2. Nutzung der Rohstoffe auf eine Weise, daß allen Nationen ein angemessener Zugang garantiert wird, so daß sie Rohstoffe zur Verfügung haben, die sie zur Anhebung des Lebensstandards des Großteils ihrer Gesamtbevölkerung brauchen.
3. Die Erschließung von Rohstoffen auf dem gesamten Planeten muß zum Nutzen der Bevölkerung sämtlicher Nationen vorangetrieben werden.
4. Der wissenschaftliche Fortschritt, der erforderlich ist, um diese Ziele zu erreichen, muß entsprechend gefördert werden.
Das Territorium Rußlands und der angrenzenden eurasischen Nationen samt der umliegenden Gewässer spielt eine entscheidende Rolle für die Erschließung neuer Rohstoffe und die wissenschaftlichen Fortschritte, die asiatische Nachbarländer brauchen. Entscheidend ist hier nicht der Zugang zu der Landfläche, wo diese Ressourcen liegen, sondern der qualitative wissenschaftliche Fortschritt, der erforderlich ist, um diese Ressourcen zu fördern und so weiterzuverarbeiten, daß sie Rußland und seinen Nachbarn förderlich sind.
In Rußland selbst sehen wir heute eine Unterentwicklung des früher ziemlich einzigartigen Potentials in vielen Bereichen von Wissenschaft und Technik, und das lenkt unser Augenmerk auf die verheerenden Zerstörungen und schlimmen Folgen der Ausplünderung des Territoriums und der Wissenschaftseinrichtungen der früheren Sowjetunion während eines Großteils der neunziger Jahre.
Letztlich ist es ein abenteuerliches Unterfangen, wirtschaftliche Ziele auf eine übermäßige Ausbeutung sogenannter „Bodenschätze“ zu beschränken. Ich führe hier weiter aus, was ich in meinem jüngst erschienenen Aufsatz „Die Wirtschaftsdebatte über Rußland“21 erläutert habe. Es ist für Rußland und seine Nachbarn von entscheidender Bedeutung, daß Rußland mit seinen Rohstoffen von einem fortgeschrittenen wissenschaftlichen Standpunkt umgeht. Die Gefahr besteht darin, daß die Abhängigkeit von Einkünften aus dem reinen Rohstoffexport bereits mittelfristig ein extrem problematischer Weg ist. Es muß wieder ein Gleichgewicht hergestellt werden; ehrgeizige Zielsetzungen für den wissenschaftlichen Fortschritt für die Produktion und die Ausweitung der produktiven Basis müssen wieder einen höheren Stellenwert erhalten - nicht bloß aus wirtschaftlichen Gründen, sondern für die weitere gesamtkulturelle Überlebensfähigkeit Rußlands überhaupt.

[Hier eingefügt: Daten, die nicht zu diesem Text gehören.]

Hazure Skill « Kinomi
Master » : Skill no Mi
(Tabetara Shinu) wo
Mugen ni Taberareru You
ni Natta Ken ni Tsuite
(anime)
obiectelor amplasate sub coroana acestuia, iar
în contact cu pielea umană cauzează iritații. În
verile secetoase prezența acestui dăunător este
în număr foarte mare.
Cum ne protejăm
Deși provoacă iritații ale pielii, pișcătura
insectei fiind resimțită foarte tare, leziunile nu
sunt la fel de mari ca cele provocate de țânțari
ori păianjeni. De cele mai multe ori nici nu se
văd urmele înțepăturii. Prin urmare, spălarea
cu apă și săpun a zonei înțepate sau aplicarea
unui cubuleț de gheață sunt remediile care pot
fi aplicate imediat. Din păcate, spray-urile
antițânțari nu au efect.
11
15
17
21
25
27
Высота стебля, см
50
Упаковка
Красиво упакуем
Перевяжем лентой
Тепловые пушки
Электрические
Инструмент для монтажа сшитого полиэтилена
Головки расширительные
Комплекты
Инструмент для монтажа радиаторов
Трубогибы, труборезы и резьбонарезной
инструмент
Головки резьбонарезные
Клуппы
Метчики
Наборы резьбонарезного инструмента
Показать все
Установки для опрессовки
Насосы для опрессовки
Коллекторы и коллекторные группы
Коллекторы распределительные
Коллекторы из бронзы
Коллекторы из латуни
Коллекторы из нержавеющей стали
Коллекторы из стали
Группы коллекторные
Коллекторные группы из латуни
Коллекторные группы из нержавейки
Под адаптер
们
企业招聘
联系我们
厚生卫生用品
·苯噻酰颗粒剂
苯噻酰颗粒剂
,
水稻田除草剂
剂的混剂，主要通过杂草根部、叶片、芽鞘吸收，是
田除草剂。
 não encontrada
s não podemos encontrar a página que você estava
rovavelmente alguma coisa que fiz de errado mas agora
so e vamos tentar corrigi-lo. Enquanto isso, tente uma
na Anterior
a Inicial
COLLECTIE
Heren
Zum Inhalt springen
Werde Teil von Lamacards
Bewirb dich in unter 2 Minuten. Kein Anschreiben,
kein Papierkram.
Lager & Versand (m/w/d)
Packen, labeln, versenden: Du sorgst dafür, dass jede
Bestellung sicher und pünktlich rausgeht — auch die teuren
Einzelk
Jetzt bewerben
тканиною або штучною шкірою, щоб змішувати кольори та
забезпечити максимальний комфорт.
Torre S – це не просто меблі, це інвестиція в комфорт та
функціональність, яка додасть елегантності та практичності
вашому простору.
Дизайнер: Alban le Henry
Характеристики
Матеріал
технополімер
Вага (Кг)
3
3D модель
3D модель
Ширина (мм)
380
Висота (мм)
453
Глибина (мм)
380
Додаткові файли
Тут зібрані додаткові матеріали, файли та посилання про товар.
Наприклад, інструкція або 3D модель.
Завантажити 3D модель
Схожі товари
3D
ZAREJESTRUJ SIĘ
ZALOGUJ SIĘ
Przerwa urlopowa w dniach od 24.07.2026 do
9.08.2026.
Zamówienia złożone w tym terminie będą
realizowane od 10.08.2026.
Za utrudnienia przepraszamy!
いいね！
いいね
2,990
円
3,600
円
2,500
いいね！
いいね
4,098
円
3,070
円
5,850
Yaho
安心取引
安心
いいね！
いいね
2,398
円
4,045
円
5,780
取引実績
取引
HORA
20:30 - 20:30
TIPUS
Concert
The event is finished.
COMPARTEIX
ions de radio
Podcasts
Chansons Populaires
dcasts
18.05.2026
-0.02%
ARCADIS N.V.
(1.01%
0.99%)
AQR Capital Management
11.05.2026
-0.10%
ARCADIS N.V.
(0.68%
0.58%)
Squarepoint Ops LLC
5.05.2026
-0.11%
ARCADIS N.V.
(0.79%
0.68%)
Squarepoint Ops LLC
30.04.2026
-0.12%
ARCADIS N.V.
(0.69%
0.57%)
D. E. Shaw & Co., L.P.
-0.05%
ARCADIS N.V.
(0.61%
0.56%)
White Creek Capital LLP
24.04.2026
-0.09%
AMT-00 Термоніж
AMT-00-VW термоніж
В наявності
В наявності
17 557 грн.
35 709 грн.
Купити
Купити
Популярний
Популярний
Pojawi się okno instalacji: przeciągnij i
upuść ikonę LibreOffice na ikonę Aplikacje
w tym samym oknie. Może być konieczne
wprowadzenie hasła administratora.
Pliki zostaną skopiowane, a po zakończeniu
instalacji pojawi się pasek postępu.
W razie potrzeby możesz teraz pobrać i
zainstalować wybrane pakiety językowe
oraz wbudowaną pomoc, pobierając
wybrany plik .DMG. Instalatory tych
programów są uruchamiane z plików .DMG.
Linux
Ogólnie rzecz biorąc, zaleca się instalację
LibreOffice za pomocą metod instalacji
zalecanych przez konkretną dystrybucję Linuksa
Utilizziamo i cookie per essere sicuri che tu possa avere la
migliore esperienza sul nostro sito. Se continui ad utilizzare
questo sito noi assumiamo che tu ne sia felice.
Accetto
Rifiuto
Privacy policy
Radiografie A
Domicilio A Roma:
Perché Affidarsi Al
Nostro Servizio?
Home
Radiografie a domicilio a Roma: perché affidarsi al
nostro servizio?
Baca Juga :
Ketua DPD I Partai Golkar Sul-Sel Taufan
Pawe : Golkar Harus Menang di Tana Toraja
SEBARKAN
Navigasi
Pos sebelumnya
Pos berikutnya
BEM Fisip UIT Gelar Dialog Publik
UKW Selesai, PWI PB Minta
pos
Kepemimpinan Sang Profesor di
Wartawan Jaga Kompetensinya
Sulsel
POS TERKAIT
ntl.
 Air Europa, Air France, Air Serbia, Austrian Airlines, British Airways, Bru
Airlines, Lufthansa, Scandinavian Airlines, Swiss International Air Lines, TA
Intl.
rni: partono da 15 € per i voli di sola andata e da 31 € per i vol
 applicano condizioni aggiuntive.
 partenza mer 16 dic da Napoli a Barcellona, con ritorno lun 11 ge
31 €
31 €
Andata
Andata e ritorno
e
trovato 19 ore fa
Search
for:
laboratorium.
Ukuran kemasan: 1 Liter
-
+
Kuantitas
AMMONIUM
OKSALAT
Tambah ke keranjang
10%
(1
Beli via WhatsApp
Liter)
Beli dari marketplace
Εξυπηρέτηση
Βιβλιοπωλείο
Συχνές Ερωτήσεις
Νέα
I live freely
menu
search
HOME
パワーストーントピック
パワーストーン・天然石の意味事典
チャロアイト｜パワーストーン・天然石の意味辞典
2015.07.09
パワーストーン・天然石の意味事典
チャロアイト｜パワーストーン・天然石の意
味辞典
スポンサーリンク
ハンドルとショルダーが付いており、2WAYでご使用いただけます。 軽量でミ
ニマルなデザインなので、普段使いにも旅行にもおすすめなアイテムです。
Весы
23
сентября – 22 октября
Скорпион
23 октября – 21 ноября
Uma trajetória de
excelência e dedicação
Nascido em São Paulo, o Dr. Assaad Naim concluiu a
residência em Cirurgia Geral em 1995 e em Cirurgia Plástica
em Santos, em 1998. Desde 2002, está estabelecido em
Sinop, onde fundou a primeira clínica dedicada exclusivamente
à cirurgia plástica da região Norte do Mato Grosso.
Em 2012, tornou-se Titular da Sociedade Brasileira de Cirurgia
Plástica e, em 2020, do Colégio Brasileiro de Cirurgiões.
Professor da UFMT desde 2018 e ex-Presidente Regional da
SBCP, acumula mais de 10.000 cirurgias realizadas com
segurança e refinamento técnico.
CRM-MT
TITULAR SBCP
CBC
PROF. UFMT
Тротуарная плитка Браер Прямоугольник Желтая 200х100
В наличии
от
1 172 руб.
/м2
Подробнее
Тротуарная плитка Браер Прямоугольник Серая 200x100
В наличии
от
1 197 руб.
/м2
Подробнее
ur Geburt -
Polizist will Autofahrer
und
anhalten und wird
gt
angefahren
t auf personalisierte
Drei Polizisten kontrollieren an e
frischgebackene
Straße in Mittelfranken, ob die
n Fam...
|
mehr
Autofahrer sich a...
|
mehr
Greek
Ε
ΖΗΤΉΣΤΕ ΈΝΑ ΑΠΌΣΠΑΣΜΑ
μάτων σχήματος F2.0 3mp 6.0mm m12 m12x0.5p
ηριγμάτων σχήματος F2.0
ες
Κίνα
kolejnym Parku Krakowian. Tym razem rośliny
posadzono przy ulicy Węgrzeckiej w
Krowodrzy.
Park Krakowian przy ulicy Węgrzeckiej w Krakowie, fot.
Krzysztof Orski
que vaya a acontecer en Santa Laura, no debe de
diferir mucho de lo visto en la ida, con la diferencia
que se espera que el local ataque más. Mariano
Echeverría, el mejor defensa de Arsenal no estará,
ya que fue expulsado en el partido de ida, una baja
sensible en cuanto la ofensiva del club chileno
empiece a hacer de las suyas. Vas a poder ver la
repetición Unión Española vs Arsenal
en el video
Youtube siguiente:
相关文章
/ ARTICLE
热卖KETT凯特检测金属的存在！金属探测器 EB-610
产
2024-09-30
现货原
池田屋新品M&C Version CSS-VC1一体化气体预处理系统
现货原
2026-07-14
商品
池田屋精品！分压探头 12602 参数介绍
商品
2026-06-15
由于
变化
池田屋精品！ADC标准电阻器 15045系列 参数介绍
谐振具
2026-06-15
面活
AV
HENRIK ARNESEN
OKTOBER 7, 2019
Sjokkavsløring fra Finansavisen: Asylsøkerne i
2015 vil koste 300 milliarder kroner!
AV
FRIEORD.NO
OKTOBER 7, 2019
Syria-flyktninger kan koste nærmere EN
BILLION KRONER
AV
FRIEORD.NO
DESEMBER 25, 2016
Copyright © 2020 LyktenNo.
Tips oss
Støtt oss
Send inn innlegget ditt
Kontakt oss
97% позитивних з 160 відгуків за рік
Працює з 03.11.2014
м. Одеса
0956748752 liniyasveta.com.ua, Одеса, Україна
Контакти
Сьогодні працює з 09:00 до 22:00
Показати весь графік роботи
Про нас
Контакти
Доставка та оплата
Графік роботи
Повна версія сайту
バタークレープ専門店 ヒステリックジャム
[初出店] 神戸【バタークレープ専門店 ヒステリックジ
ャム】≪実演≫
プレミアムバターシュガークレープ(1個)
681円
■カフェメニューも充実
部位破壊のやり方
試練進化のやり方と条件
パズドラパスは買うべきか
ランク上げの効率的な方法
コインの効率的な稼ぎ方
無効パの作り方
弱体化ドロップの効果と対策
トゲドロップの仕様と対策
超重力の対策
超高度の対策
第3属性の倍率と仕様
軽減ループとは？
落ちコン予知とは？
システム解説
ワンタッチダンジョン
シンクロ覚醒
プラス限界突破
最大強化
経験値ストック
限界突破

Wie ich bei früheren öffentlichen Gelegenheiten wie meiner berühmten Rede im Berliner Hotel Kempinski am 12. Oktober 1988 geäußert habe, war mir all dies schon damals klar, als ich an wichtigen politischen Gesprächen über die zukünftige Zusammenarbeit der Sowjetunion mit den USA und Europa teilnahm (siehe auch S. 11 dieser Ausgabe - d. Red.). Diese Option existierte durchaus, doch die USA, England und Frankreich unter Präsident Mitterrand wählten den Weg rücksichtsloser Plünderung der ehemaligen Sowjetunion und auch Deutschlands und der früheren Comecon-Staaten - was vor allem durch das Maastricht-Abkommen und weitere gegen Kontinentaleuropa und auch gegen Rußland gerichtete Regelungen erreicht wurde. Bei dieser Plünderung kam den Briten ihr Agent George Soros sehr zu Hilfe, der das Europäische Währungssystem ruinierte. Ohne das hätten sich die Lebensbedingungen in wichtigen Teilen des europäischen Kontinents verbessert - im Gegensatz zu der mörderischen wirtschaftlichen Vergewaltigung Deutschlands und der ehemaligen Comecon-Staaten während dieses Jahrzehnts und länger, hinter der Soros’ Komplizen standen.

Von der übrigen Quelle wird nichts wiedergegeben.